Während das Immungedächtnis des Körpers bei manchen Viren lebenslang erhalten bleibt und damit eine dauerhafte Immunität aufweist, verschwinden andere Antikörper wieder. Etwa bei manchen Erkältungsviren aus der Corona-Familie, die schon seit den 1960er-Jahren bekannt sind. Drosten erklärte in einer Pressekonferenz in der Vorwoche, dass dies nicht unbedingt heiße, dass auch die Immunität verschwinde. Denn mit demselben Erkältungsvirus infiziere man sich im Abstand einiger Jahre neu, nicht einiger Monate, so der NDR.

Erfahrungen aus den bekannten Coronaviren und dem 2003 aufgetretenen, engsten Verwandten SARS-1 werden aber mit Vorsicht bewertet.
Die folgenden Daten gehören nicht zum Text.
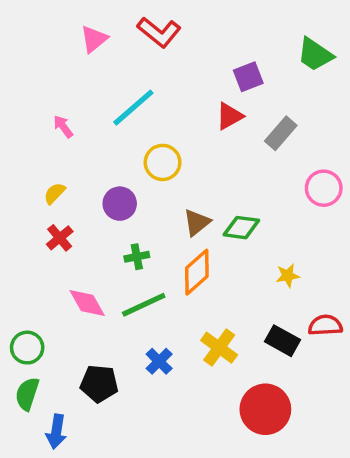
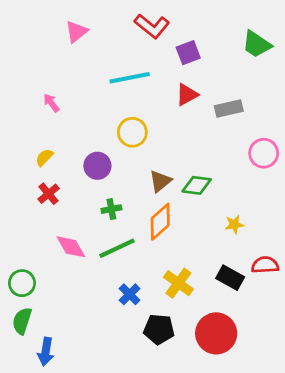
red L-shape: (159, 32) -> (152, 26), moved
purple square: (248, 77) -> (188, 53), moved
cyan line: (133, 108) -> (130, 78), moved, turned 30
gray rectangle: (281, 133) -> (229, 109), turned 36
black pentagon: (99, 384) -> (159, 329), moved

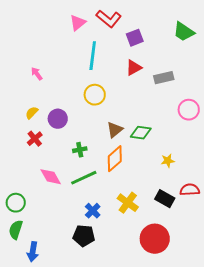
pink triangle: (76, 32) -> (78, 23), moved
cyan line: (130, 78) -> (93, 56), turned -72
purple circle: (97, 166) -> (58, 119), moved
black pentagon: (159, 329) -> (84, 236), moved

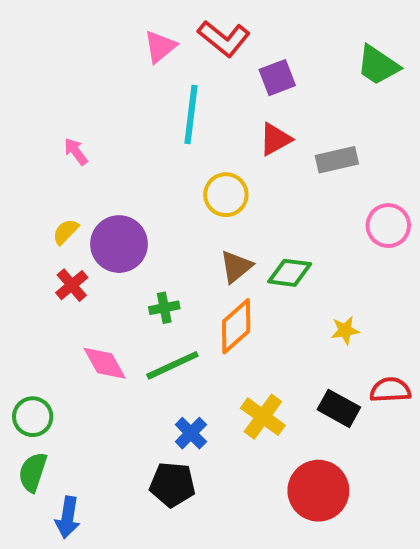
yellow circle: (95, 95) -> (226, 195), moved
purple circle: (58, 119) -> (119, 244), size x1.4

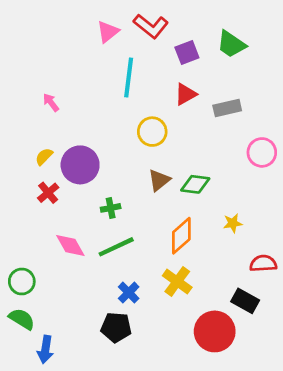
green trapezoid: (378, 65) -> (231, 44), moved
orange diamond: (236, 326) -> (181, 236), moved
black rectangle: (339, 408) -> (245, 301), moved
green semicircle: (33, 472) -> (22, 319), turned 104

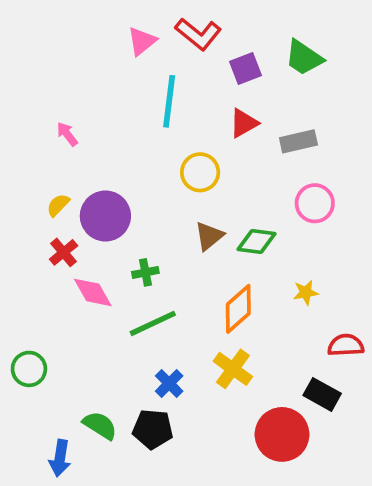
pink circle: (262, 152) -> (315, 203), moved
pink diamond: (70, 245) -> (93, 292), moved
green semicircle: (22, 319) -> (100, 425), moved

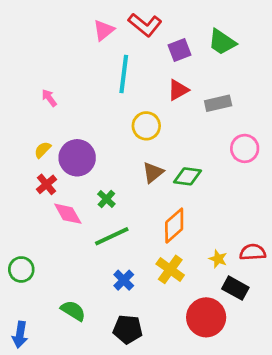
pink circle: (315, 203) -> (245, 148), moved
green cross: (145, 272) -> (106, 199), turned -36
yellow star: (306, 292) -> (218, 259), moved, turned 30
black pentagon: (153, 429) -> (128, 329), moved
blue arrow: (60, 458) -> (20, 335), moved

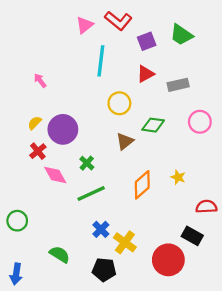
green diamond: (188, 176) -> (153, 125), moved
yellow star: (218, 259) -> (178, 177), moved
yellow cross: (170, 269) -> (125, 242), moved

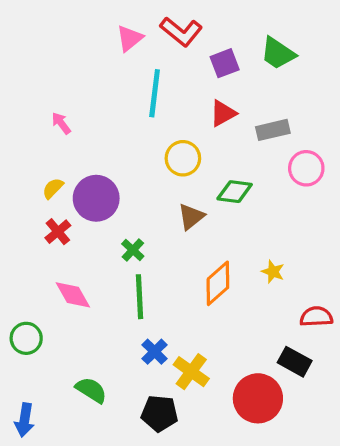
pink circle: (200, 122) -> (306, 168), moved
pink diamond: (55, 175) -> (73, 295), moved
green line: (91, 194) -> (140, 297), turned -68

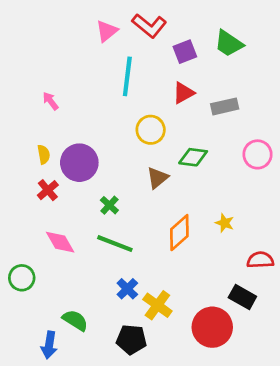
pink circle: (306, 168) -> (258, 154), moved
yellow semicircle: (53, 188) -> (44, 154), turned 126
green line: (140, 297) -> (115, 244), turned -66
blue arrow: (24, 420) -> (49, 345), moved

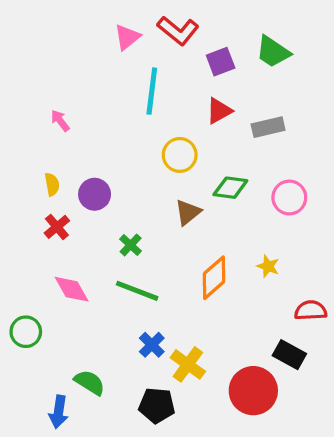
pink circle: (258, 154) -> (289, 197), moved
purple circle: (79, 163) -> (95, 194), size x0.7

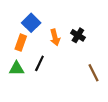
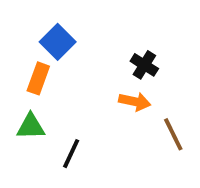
orange arrow: (55, 37) -> (135, 102), moved, turned -63
black line: (39, 63) -> (71, 154), moved

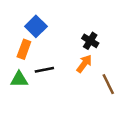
orange arrow: (135, 102) -> (84, 64), turned -66
black line: (71, 154) -> (44, 70), moved, turned 54

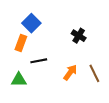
orange arrow: (84, 64) -> (70, 72), moved
green triangle: (19, 79) -> (19, 80), moved

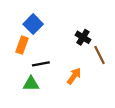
brown line: (94, 73) -> (100, 55), moved
green triangle: (19, 80) -> (31, 84), moved

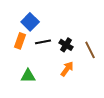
black cross: (83, 37) -> (66, 45), moved
black line: (41, 64) -> (43, 42), moved

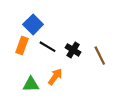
black line: (43, 42) -> (48, 47), turned 42
orange arrow: (67, 69) -> (55, 77), moved

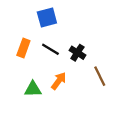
blue square: (33, 24) -> (47, 17), moved, turned 30
brown line: (100, 56) -> (100, 76), moved

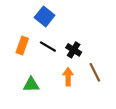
blue square: (47, 17) -> (45, 16), turned -36
orange arrow: (59, 81) -> (68, 77), moved, turned -36

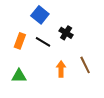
black cross: (74, 50) -> (66, 33), moved
green triangle: (31, 85) -> (19, 76), moved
Ihr Genmaterial stimmt zwar zu 80 Prozent mit dem nun aktiven SARS-CoV-2 überein. „Alte humane Coronaviren sind genetisch noch etwas weiter entfernt als SARS-1 vom jetzigen Virus." Man wisse: „Die Immunität liegt je nach Coronavirus und der Immunitätslage des Patienten zwischen 6 bis 36 Monaten.

Milde Zweitinfektion

Dann ist wieder eine Infektion möglich. Was allerdings aus heutiger Sicht auch für das neuartige Coronavirus Hoffnung gibt: „Man weiß, dass eine Zweitinfektion leichter ausfällt." Das hieße für die derzeitige Arbeitshypothese: „Wenn eine Herdenimmunität da ist, egal ob durch Impfung oder natürliche Infektion, nimmt man an, dass es bei neuerlicher Infektion gar keine oder zumindest eine leichtere Erkrankung gibt." 

Bis dahin dauert es aber noch. „Es ist eine Tatsache, dass uns das Virus noch lange Zeit beschäftigen wird. Mit Sicherheit, bis ein Impfstoff verfügbar ist, der dann auch großflächig geimpft werden kann."